• **Records provided**:
^^^^^^^^^^^^^^^^
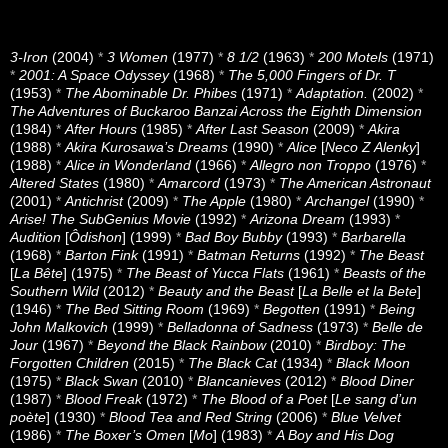
3-Iron
(2004)
*
3 Women
(1977)
*
8 1/2
(1963)
*
200 Motels
(1971)
*
2001: A Space Odyssey
(1968)
*
The 5,000 Fingers of Dr. T
(1953)
*
The Abominable Dr. Phibes
(1971)
*
Adaptation.
(2002)
*
The Adventures of Buckaroo Banzai Across the Eighth Dimension
(1984)
*
After Hours
(1985)
*
After Last Season
(2009)
*
Akira
(1988)
*
Akira Kurosawa’s Dreams
(1990)
*
Alice
[
Neco Z Alenky
]
(1988)
*
Alice in Wonderland
(1966)
*
Allegro non Troppo
(1976)
*
Altered States
(1980)
*
Amarcord
(1973)
*
The American Astronaut
(2001)
*
Antichrist
(2009)
*
The Apple
(1980)
*
Archangel
(1990)
*
Arise! The SubGenius Movie
(1992)
*
Arizona Dream
(1993)
*
Audition
[
Ôdishon
] (1999)
*
Bad Boy Bubby
(1993)
*
Barbarella
(1968)
*
Barton Fink
(1991)
*
Batman Returns
(1992)
*
The Beast
[
La Bête
] (1975)
*
The Beast of Yucca Flats
(1961)
*
Beasts of the
Southern Wild
(2012)
*
Beauty and the Beast
[
La Belle et la Bete
]
(1946)
*
The Bed Sitting Room
(1969)
*
Begotten
(1991)
*
Being
John Malkovich
(1999)
*
Belladonna of Sadness
(1973)
*
Belle de
Jour
(1967)
*
Beyond the Black Rainbow
(2010)
*
Birdboy: The
Forgotten Children
(2015)
*
The Black Cat
(1934)
*
Black Moon
(1975)
*
Black Swan
(2010)
*
Blancanieves
(2012)
*
Blood Diner
(1987)
*
Blood Freak
(1972)
*
The Blood of a Poet
[
Le sang d’un
poète
] (1930)
*
Blood Tea and Red String
(2006)
*
Blue Velvet
(1986)
*
The Boxer’s Omen
[
Mo
] (1983)
*
A Boy and His Dog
^^^^^^^^^^^^^^^^
• **Task to complete**: Exactly as they stand, set down all of the entries above, minus every picture.

• **Reply to the exercise**:
3-Iron
(2004)
*
3 Women
(1977)
*
8 1/2
(1963)
*
200 Motels
(1971)
*
2001: A Space Odyssey
(1968)
*
The 5,000 Fingers of Dr. T
(1953)
*
The Abominable Dr. Phibes
(1971)
*
Adaptation.
(2002)
*
The Adventures of Buckaroo Banzai Across the Eighth Dimension
(1984)
*
After Hours
(1985)
*
After Last Season
(2009)
*
Akira
(1988)
*
Akira Kurosawa’s Dreams
(1990)
*
Alice
[
Neco Z Alenky
]
(1988)
*
Alice in Wonderland
(1966)
*
Allegro non Troppo
(1976)
*
Altered States
(1980)
*
Amarcord
(1973)
*
The American Astronaut
(2001)
*
Antichrist
(2009)
*
The Apple
(1980)
*
Archangel
(1990)
*
Arise! The SubGenius Movie
(1992)
*
Arizona Dream
(1993)
*
Audition
[
Ôdishon
] (1999)
*
Bad Boy Bubby
(1993)
*
Barbarella
(1968)
*
Barton Fink
(1991)
*
Batman Returns
(1992)
*
The Beast
[
La Bête
] (1975)
*
The Beast of Yucca Flats
(1961)
*
Beasts of the
Southern Wild
(2012)
*
Beauty and the Beast
[
La Belle et la Bete
]
(1946)
*
The Bed Sitting Room
(1969)
*
Begotten
(1991)
*
Being
John Malkovich
(1999)
*
Belladonna of Sadness
(1973)
*
Belle de
Jour
(1967)
*
Beyond the Black Rainbow
(2010)
*
Birdboy: The
Forgotten Children
(2015)
*
The Black Cat
(1934)
*
Black Moon
(1975)
*
Black Swan
(2010)
*
Blancanieves
(2012)
*
Blood Diner
(1987)
*
Blood Freak
(1972)
*
The Blood of a Poet
[
Le sang d’un
poète
] (1930)
*
Blood Tea and Red String
(2006)
*
Blue Velvet
(1986)
*
The Boxer’s Omen
[
Mo
] (1983)
*
A Boy and His Dog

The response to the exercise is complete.